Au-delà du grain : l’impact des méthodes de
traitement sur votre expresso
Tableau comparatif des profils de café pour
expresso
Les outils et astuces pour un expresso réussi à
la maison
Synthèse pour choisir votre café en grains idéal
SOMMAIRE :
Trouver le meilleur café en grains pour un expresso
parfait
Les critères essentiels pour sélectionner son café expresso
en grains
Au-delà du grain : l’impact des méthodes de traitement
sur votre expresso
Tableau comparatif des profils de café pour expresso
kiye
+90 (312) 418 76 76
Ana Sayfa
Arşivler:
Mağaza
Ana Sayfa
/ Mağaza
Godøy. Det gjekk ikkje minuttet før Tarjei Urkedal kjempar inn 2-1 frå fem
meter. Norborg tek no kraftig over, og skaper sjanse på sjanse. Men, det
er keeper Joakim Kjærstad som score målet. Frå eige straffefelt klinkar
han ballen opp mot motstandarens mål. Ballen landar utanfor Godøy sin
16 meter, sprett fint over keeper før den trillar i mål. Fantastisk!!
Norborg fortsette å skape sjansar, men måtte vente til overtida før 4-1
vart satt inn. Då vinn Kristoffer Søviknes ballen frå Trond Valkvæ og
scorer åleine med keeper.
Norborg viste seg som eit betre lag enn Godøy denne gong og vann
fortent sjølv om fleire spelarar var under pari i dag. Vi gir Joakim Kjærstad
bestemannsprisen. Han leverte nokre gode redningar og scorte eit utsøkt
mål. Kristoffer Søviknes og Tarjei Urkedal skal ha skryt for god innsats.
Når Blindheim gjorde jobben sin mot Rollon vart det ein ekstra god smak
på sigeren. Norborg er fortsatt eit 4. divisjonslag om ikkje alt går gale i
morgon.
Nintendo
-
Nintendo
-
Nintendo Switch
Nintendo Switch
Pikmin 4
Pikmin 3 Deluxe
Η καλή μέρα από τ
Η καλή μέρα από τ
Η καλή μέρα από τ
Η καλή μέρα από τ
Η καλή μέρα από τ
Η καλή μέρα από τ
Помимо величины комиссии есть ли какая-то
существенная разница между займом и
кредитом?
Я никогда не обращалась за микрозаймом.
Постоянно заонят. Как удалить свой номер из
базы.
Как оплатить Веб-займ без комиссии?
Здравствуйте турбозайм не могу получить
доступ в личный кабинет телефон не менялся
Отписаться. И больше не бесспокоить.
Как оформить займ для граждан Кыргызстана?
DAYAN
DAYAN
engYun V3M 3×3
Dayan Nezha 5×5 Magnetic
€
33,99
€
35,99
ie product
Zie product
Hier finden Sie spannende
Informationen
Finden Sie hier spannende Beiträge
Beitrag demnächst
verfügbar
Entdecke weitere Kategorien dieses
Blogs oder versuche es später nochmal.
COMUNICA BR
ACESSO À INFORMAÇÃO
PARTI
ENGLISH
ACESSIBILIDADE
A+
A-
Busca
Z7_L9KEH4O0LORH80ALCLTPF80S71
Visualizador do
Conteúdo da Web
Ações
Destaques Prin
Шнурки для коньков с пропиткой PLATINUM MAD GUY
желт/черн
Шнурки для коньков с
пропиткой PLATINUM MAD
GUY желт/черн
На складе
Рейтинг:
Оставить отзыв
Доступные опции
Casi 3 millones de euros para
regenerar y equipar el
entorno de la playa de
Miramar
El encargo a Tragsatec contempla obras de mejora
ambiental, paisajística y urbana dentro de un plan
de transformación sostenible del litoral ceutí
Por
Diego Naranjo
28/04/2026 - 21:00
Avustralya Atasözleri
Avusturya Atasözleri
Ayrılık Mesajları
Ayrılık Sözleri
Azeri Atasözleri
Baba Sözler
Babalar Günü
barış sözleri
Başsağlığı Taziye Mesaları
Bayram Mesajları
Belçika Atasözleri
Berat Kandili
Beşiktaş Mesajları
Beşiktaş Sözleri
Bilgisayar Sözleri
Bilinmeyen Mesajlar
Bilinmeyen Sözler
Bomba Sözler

════════════════

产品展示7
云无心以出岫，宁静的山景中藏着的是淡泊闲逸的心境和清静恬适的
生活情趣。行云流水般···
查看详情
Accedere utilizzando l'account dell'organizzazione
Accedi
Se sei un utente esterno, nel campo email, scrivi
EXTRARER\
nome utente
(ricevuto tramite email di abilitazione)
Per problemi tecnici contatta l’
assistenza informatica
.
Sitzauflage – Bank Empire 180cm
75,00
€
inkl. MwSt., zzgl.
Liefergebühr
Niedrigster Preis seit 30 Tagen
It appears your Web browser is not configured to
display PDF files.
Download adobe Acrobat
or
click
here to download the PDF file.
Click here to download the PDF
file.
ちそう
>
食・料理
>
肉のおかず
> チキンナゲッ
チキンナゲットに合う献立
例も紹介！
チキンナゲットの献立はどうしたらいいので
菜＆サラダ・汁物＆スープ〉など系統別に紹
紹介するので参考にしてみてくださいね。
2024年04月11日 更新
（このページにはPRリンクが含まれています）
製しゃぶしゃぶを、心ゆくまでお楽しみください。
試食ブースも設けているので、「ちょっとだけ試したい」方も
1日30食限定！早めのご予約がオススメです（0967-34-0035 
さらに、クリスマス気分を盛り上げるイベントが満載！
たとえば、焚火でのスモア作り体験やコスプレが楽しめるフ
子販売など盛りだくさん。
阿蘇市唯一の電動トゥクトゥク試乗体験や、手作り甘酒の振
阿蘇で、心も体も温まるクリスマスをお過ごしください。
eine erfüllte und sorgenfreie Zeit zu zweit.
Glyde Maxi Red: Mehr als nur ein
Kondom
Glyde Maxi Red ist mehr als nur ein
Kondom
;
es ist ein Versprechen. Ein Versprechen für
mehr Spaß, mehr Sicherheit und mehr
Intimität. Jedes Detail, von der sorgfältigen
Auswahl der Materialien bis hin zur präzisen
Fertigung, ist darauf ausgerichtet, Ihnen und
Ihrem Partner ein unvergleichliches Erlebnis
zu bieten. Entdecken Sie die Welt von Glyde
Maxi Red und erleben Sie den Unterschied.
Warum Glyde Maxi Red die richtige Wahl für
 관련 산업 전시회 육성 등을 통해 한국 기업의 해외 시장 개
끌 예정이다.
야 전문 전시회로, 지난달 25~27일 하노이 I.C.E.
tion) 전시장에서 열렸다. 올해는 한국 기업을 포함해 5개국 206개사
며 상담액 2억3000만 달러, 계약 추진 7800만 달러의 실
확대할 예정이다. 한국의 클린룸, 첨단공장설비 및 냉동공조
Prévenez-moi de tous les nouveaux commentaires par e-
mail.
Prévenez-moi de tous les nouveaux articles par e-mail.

════════════════

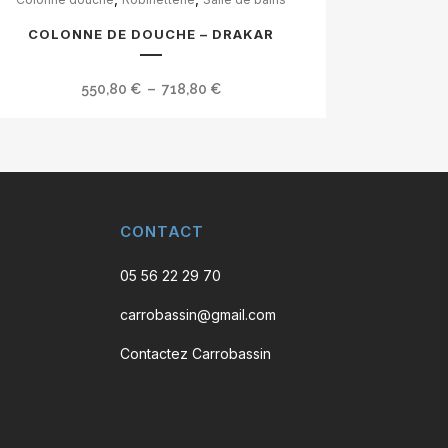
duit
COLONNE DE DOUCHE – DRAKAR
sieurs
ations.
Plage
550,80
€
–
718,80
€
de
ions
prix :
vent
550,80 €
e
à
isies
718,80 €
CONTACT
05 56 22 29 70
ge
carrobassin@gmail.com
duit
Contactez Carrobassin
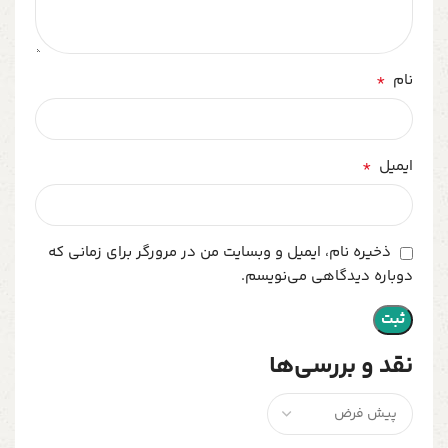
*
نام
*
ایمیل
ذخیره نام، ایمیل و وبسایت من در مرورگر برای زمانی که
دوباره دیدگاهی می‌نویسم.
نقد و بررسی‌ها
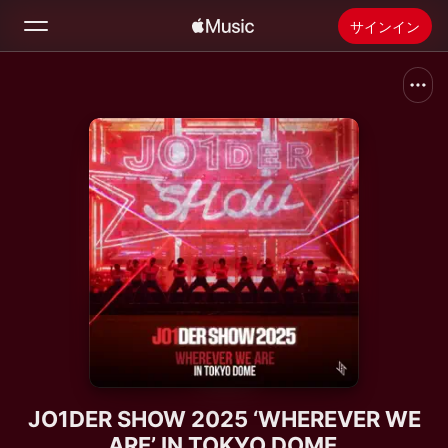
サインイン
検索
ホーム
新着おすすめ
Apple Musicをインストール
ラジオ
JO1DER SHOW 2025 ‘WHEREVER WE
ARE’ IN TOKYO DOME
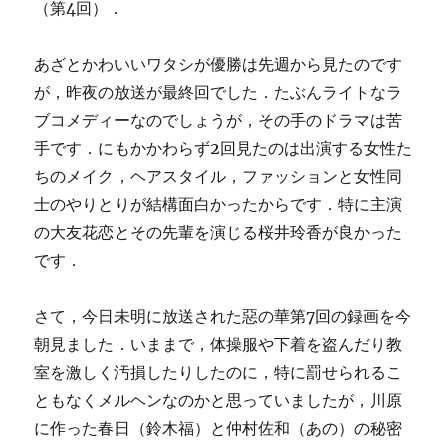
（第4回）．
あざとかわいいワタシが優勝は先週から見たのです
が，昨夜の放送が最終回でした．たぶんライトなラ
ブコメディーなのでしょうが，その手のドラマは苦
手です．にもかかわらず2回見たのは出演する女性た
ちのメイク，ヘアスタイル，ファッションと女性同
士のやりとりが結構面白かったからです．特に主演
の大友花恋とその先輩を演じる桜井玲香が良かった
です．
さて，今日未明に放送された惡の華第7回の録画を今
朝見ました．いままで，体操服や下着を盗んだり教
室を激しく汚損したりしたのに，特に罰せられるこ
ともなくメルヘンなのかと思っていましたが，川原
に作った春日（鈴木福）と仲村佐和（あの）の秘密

════════════════

Where the word "ballen" appears in a line of the entries above, count that line; give only the number.

== SOLUTION TO THIS PROBLEM ==
2